Sketch Data Structures
Tonight, I went to attend a local meetup event. The talk was given by a faculty from my own department, Jeff Phillips, an assistant professor working in the area of big data analysis. The topic of his talk is about sketch data structure - data structures which uses a much smaller amount of memory to summarize the represented data.This is a cool technique and I am very interested to learn more.
Sketch data structures are commonly used in the following three use cases.
- frequent items, like IP addresses
- distinct items (harder to do)
- approximate distribution of items
And it is now also becoming popular to use sketches to represent matrixes and graphs
- matrix sketch (hot)
- graph sketch (new)
Here is a list of sketches Jeff talked in his talk.
-
reservoir sampling: keep k samples over a streaming items
keep the first k items; for j_th item where j>k, keep it at probability of k/j.
Frequent items sketches
Assume we want to find top k frequent items
-
Misra-Gries sketch (under-count)
initialize k counters = 0 for i_th item if (we have a counter that is not 0 for this item) increase the counter by 1 elsif (we have a counter that is 0) increase the counter by 1 and assign this counter to this item else decrease all counters by 1
-
spacesaving sketch (over-count)
initialize k counters = 0 for i_th item if (we have a counter that is not 0 for this item) increase the counter by 1 else find the counter with minimal value; increase the counter by 1 and assign this counter to this item
Two generic sketches to estimate frequency of any item
-
count-min sketch (over-count, report minimal value, support substraction)

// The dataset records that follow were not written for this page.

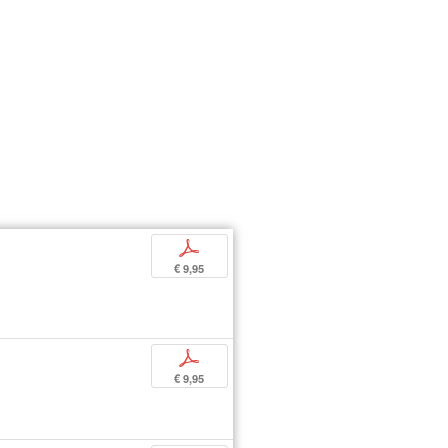
p
€ 9,95
p
€ 9,95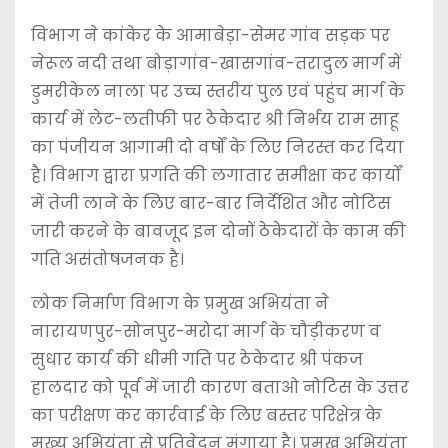
विभाग ने कांकेर के आमाबेड़ा-सेमर गांव सड़क पर
नेरूल नदी तथा बोड़ागांव-खासगांव-तरादुल मार्ग में
डुमरीकेल नाला पर उच्च स्तरीय पुल एवं पहुंच मार्ग के
कार्य में लेट-लतीफी पर ठेकेदार श्री निर्भय राम साहू
का पंजीयन आगामी दो वर्षों के लिए निरस्त कर दिया
है। विभाग द्वारा प्रगति की लगातार समीक्षा कर कार्यों
में तेजी लाने के लिए बार-बार निर्देशित और नोटिस
जारी करने के बावजूद इन दोनों ठेकेदारों के काम की
गति असंतोषजनक है।
लोक निर्माण विभाग के प्रमुख अभियंता ने
नारायणपुर-सोनपुर-मरोदा मार्ग के चौड़ीकरण व
सुधार कार्य की धीमी गति पर ठेकेदार श्री पंकज
हालदार को पूर्व में जारी कारण बताओ नोटिस के उत्तर
का परीक्षण कर कार्रवाई के लिए बस्तर परिक्षेत्र के
मुख्य अभियंता से प्रतिवेदन मंगाया है। प्रमुख अभियंता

initialize a two-dimensional t*k array of counters pick t independent hash fuctions for i_th item foreach hash function h increase the counter of h(item) for any item, report the minimal value of h(item) as the estimation of its frequency
-
count sketch
initialize a two-dimensional t*k array of counters pick t independent hash fuctions h_1,...,h_t, each maps an item to {1,...,k} pick t independent hash functions s_1,...,s_t, each maps an item to {+1, -1} for i_th item foreach hash function h_i h_i(item) += s_i(item) for any item, report the median value of h(item) as the estimation of its frequency
Count sketch: “Finding Frequent Items in Data Streams”, Moses Charikar, Kevin Chen and Martin Farach-Colton, ICALP ‘02 Proceedings of the 29th International Colloquium on Automata, Languages and Programming.